Écart énorme de plus de 300 millions…
En examinant le litige, l’Armp considère que dans sa décision N°023/19/Armp/Cro/Oef du 13 février 2019, le Crd avait rappelé, que l’exigence d’une expérience spécifique dans le cadre d’un marché public permet à l’autorité contractante d’avoir la certitude que le candidat possède les aptitudes et qualifications professionnelles suffisantes pour exécuter le marché, de manière satisfaisante, en parfaite conformité avec les normes requises ; qu’en l’espèce, la consultation du site de IBM révèle qu’au Sénégal, 6 structures sont des revendeurs agrées de IBM dont Cfao Technologies et la société Accel Technologies, sous le nom commercial de Accel Solutions. Ainsi une analyse plus poussée du niveau d’agrément de la société Accel Technologies montre que est classée «IBM certified Specialist -Z, systemes technical Support V7, IBM Certified Specialist -Z -systèmes solutions Sales V8». Par conséquent, cet agrément IBM lui confère le pouvoir ainsi que les compétences et certifications requises, pour la commercialisation de logiciels IBM, leurs installations ainsi que la fourniture des différents services supports y afférents, notamment, à la maintenance logicielle.
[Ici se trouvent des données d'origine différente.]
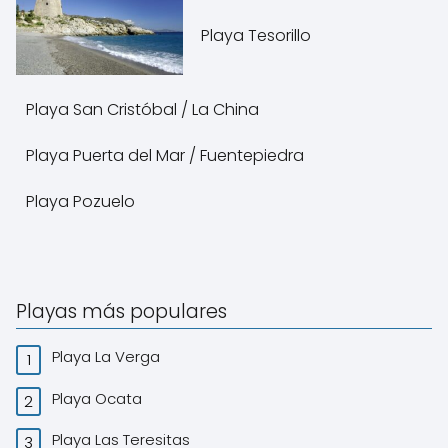
Playa Tesorillo
Playa San Cristóbal / La China
Playa Puerta del Mar / Fuentepiedra
Playa Pozuelo
Playas más populares
Playa La Verga
Playa Ocata
Playa Las Teresitas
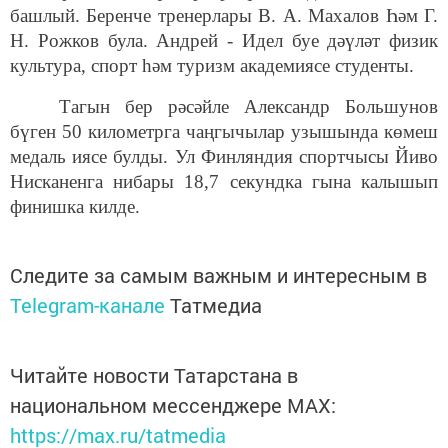
башлый. Беренче тренерлары В. А. Махалов Һәм Г.
Н. Рожков була. Андрей - Идел буе дәүләт физик
культура, спорт һәм туризм академиясе студенты.
Тагын бер рәсәйле Александр Большунов
бүген 50 километрга чаңгычылар узышында көмеш
медаль иясе булды. Ул Финляндия спортчысы Йиво
Нисканенга нибары 18,7 секундка гына калышып
финишка килде.
Следите за самым важным и интересным в
Telegram-канале
Татмедиа
Читайте новости Татарстана в
национальном мессенджере MАХ:
https://max.ru/tatmedia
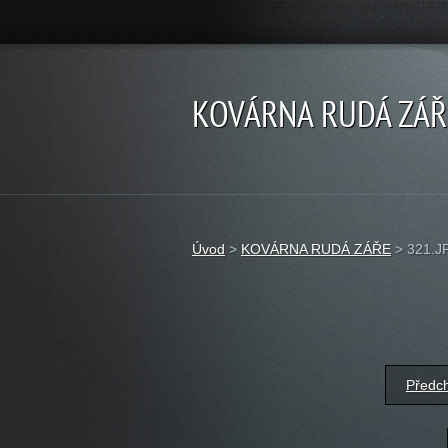
KOVÁRNA RUDÁ ZÁŘ
Úvod
>
KOVÁRNA RUDÁ ZÁŘE
>
321.J
Předc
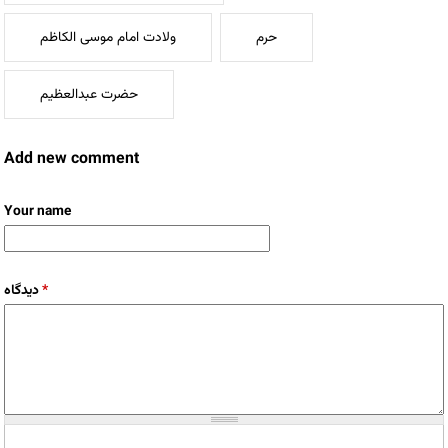
حرم
ولادت امام موسی الکاظم
حضرت عبدالعظیم
Add new comment
Your name
دیدگاه
*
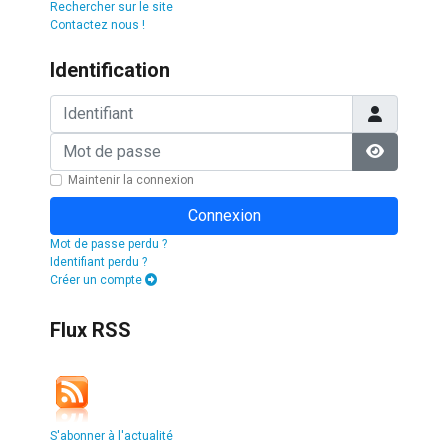
Rechercher sur le site
Contactez nous !
Identification
Identifiant
Mot de passe
Afficher l
Maintenir la connexion
Connexion
Mot de passe perdu ?
Identifiant perdu ?
Créer un compte
Flux RSS
S'abonner à l'actualité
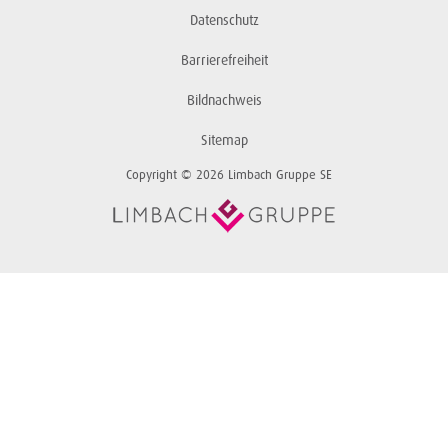
Datenschutz
Barrierefreiheit
Bildnachweis
Sitemap
Copyright © 2026 Limbach Gruppe SE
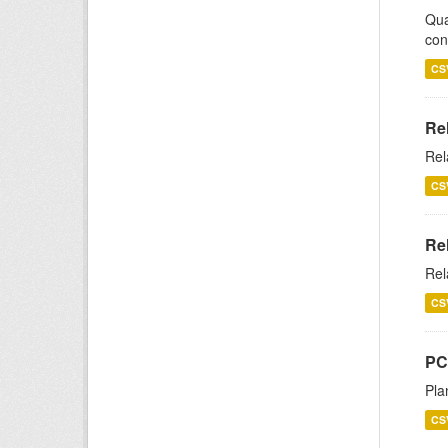
Qua
con
CS
Re
Rel
CS
Re
Rel
CS
PC
Pla
CS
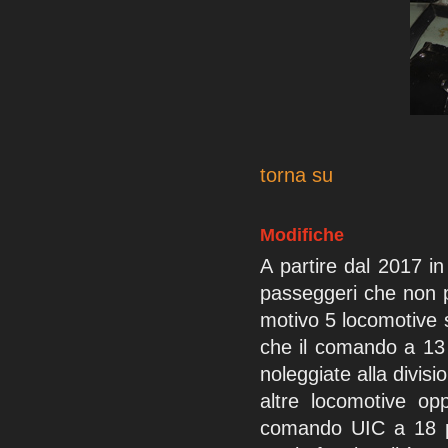
torna su
Modifiche
A partire dal 2017 i
passeggeri che non p
motivo 5 locomotive 
che il comando a 13 
noleggiate alla divis
altre locomotive opp
comando UIC a 18 po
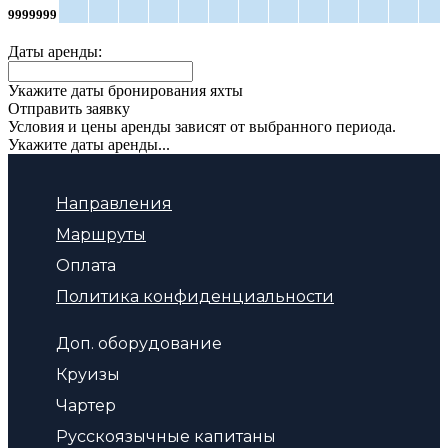
9999999
Даты аренды:
Укажите даты бронирования яхты
Отправить заявку
Условия и цены аренды зависят от выбранного периода.
Укажите даты аренды...
Направления
Маршруты
Оплата
Политика конфиденциальности
Доп. оборудование
Круизы
Чартер
Русскоязычные капитаны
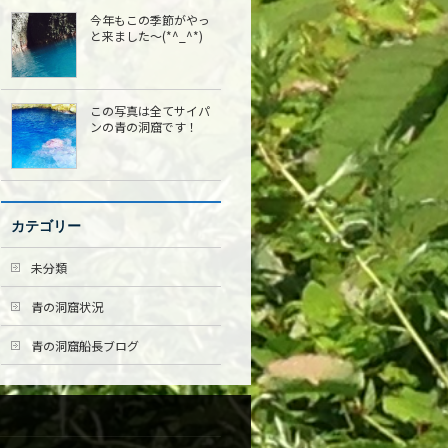
今年もこの季節がやっ
と来ました〜(*^_^*)
この写真は全てサイパ
ンの青の洞窟です！
カテゴリー
未分類
青の洞窟状況
青の洞窟船長ブログ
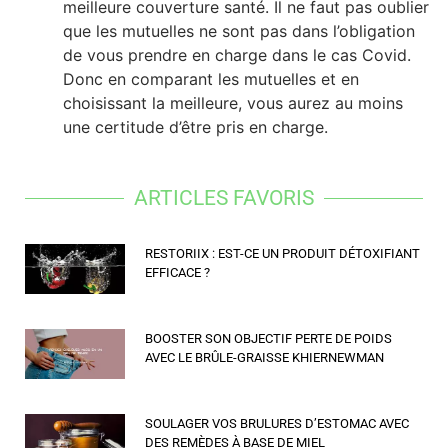
meilleure couverture santé. Il ne faut pas oublier
que les mutuelles ne sont pas dans l’obligation
de vous prendre en charge dans le cas Covid.
Donc en comparant les mutuelles et en
choisissant la meilleure, vous aurez au moins
une certitude d’être pris en charge.
ARTICLES FAVORIS
RESTORIIX : EST-CE UN PRODUIT DÉTOXIFIANT
EFFICACE ?
BOOSTER SON OBJECTIF PERTE DE POIDS
AVEC LE BRÛLE-GRAISSE KHIERNEWMAN
SOULAGER VOS BRULURES D’ESTOMAC AVEC
DES REMÈDES À BASE DE MIEL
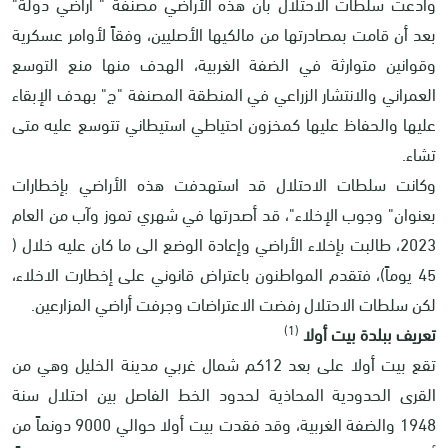
وادعت سلطات الاحتلال بأن هذه الأراضي مصنفة " أراضي دولة"
بعد أن قامت بمصادرتها من مالكيها الأصليين، وفقاً لأوامر عسكرية
وقوانين متوارثة في الضفة الغربية، الهدف منها منع التوسع
العمراني والانتشار الزراعي في المنطقة المصنفة "ج" بهدف الإبقاء
عليها والحفاظ عليها كمخزون احتياطي استيطاني تتوسع عليه متى
تشاء.
وكانت سلطات الاحتلال قد استهدفت هذه الأراضي بإخطارات
بعنوان" وجوب الإخلاء"، قد أصدرتها في شهري تموز وآب من العام
2023، طالبت بإخلاء الأراضي وإعادة الوضع الى ما كان عليه خلال (
45 يوماً)، فتقدم المواطنون باعتراض قانوني على إخطارت الاخلاء،
لكن سلطات الاحتلال رفضت الاعتراضات وجرفت أراضي المزارعين.
(1)
تعريف ببلدة بيت أولا
تقع بيت أولا على بعد 12كم شمال غربي مدينة الخليل وهي من
القرى الحدودية المحاذية لحدود الخط الفاصل بين احتلال سنة
1948 والضفة الغربية، وقد فقدت بيت أولا حوالي 9000 دونماً من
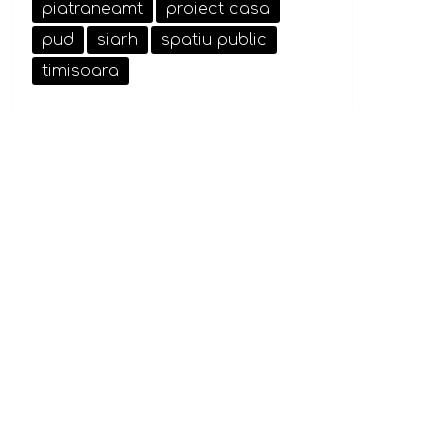
piatraneamt
proiect casa
pud
siarh
spatiu public
timisoara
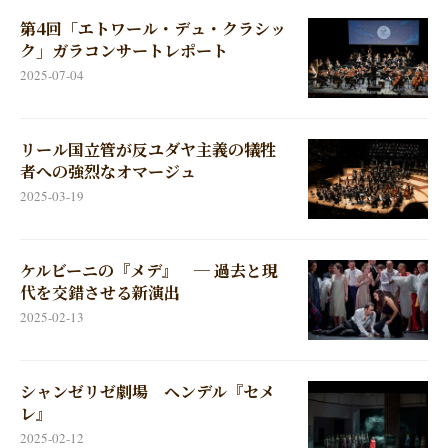
リール国立管が反ユダヤ主義の犠牲
者への強烈なオマージュ
2025-03-19
ケルビーニの『メデ』 ─ 過去と現
代を交錯させる新演出
2025-02-13
シャンゼリゼ劇場 ヘンデル『セメ
レ』
2025-02-12
ガルニエ宮でクルレンツィスが振る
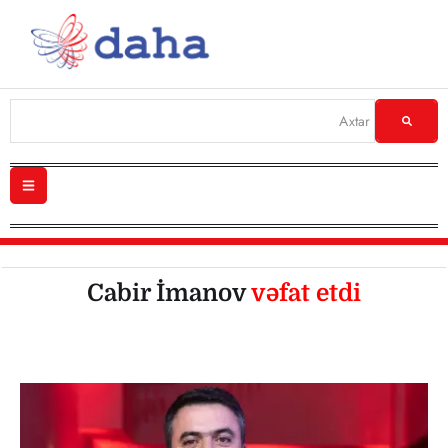
Cabir İmanov
vəfat etdi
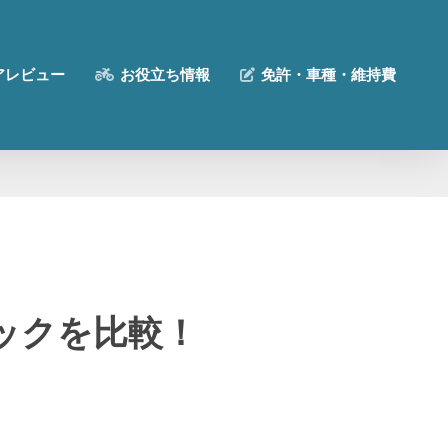
アレビュー
お役立ち情報
免許・車種・維持費
ックを比較！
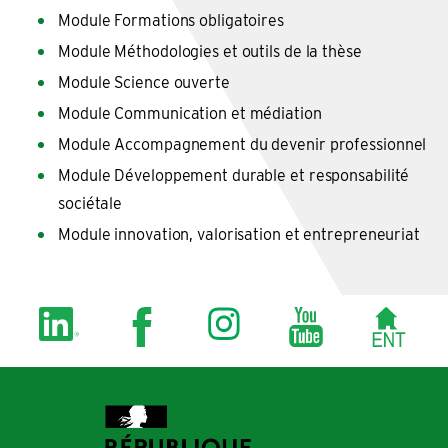
Module Formations obligatoires
Module Méthodologies et outils de la thèse
Module Science ouverte
Module Communication et médiation
Module Accompagnement du devenir professionnel
Module Développement durable et responsabilité
sociétale
Module innovation, valorisation et entrepreneuriat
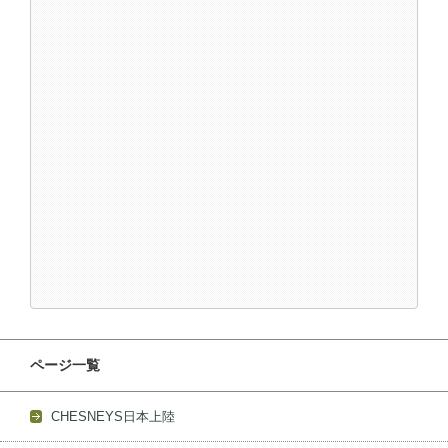
ページ一覧
CHESNEYS日本上陸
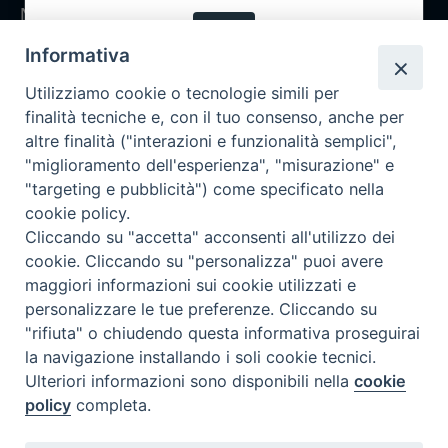
Notizie
OK
Rubriche
Informativa
Chi siamo
Utilizziamo cookie o tecnologie simili per
Come abbonarsi
finalità tecniche e, con il tuo consenso, anche per
altre finalità ("interazioni e funzionalità semplici",
Contatti
"miglioramento dell'esperienza", "misurazione" e
"targeting e pubblicità") come specificato nella
cookie policy.
Cliccando su "accetta" acconsenti all'utilizzo dei
cookie. Cliccando su "personalizza" puoi avere
maggiori informazioni sui cookie utilizzati e
personalizzare le tue preferenze. Cliccando su
"rifiuta" o chiudendo questa informativa proseguirai
la navigazione installando i soli cookie tecnici.
Ulteriori informazioni sono disponibili nella
cookie
policy
completa.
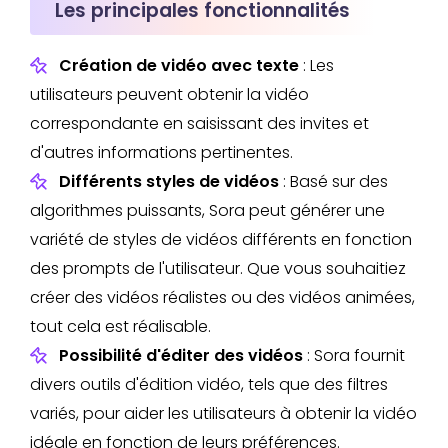
Les principales fonctionnalités
Création de vidéo avec texte
: Les
utilisateurs peuvent obtenir la vidéo
correspondante en saisissant des invites et
d'autres informations pertinentes.
Différents styles de vidéos
: Basé sur des
algorithmes puissants, Sora peut générer une
variété de styles de vidéos différents en fonction
des prompts de l'utilisateur. Que vous souhaitiez
créer des vidéos réalistes ou des vidéos animées,
tout cela est réalisable.
Possibilité d'éditer des vidéos
: Sora fournit
divers outils d'édition vidéo, tels que des filtres
variés, pour aider les utilisateurs à obtenir la vidéo
idéale en fonction de leurs préférences.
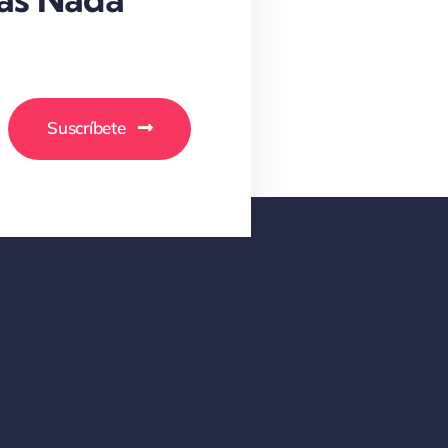
Suscríbete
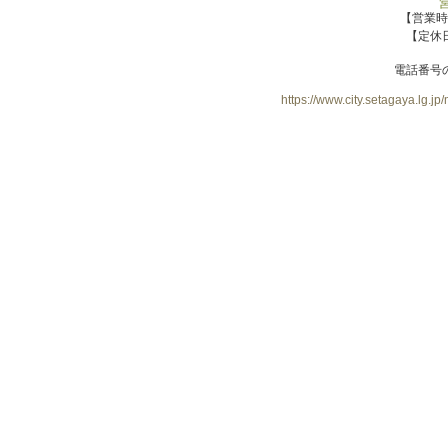
【営業時
【定休
電話番号
https://www.city.setagaya.lg.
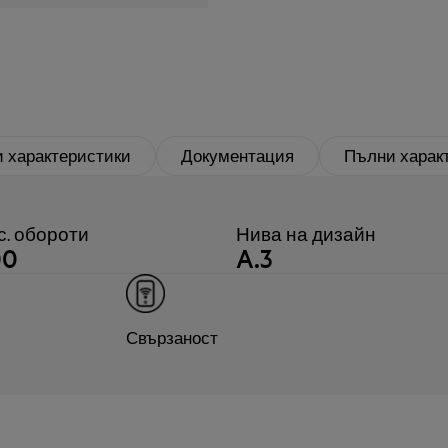
 характеристики
Документация
Пълни харак
с. обороти
Нива на дизайн
00
A.3
Свързаност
A cela s’ ajoute que dans cette même décision, le Crd avait, en plus, mis en avant l’argument économique et la bonne utilisation des deniers publics, principes fondamentaux de la commande publique, et dont l’application se justifie par l’écart de 342.823.449 F Cfa entre l’offre de la requérante et celle de l’attributaire provisoire.
Pour finir l’Armp souligne qu’à l’examen, il apparait que la Douane n’a pas suivi toutes les orientations contenues dans la décision susvisée et reprise ci-dessus, en se limitant juste à l’appropriation des motivations d’ordre règlementaire, en ce qui concerne les critères relatifs aux marchés similaires. Sur ce, l’Armp tente de repêcher la Dsid en l’autorisant à titre exceptionnel à solliciter de la part des candidats intéressés, la confirmation de leurs offres respectives, à travers une nouvelle lettre de soumission avant d’ordonner la reprise de l’évaluation des offres sur la base de la décision n°023/19/Armp/Crd/Def visée ci-dessus ainsi que la restitution de la consignation.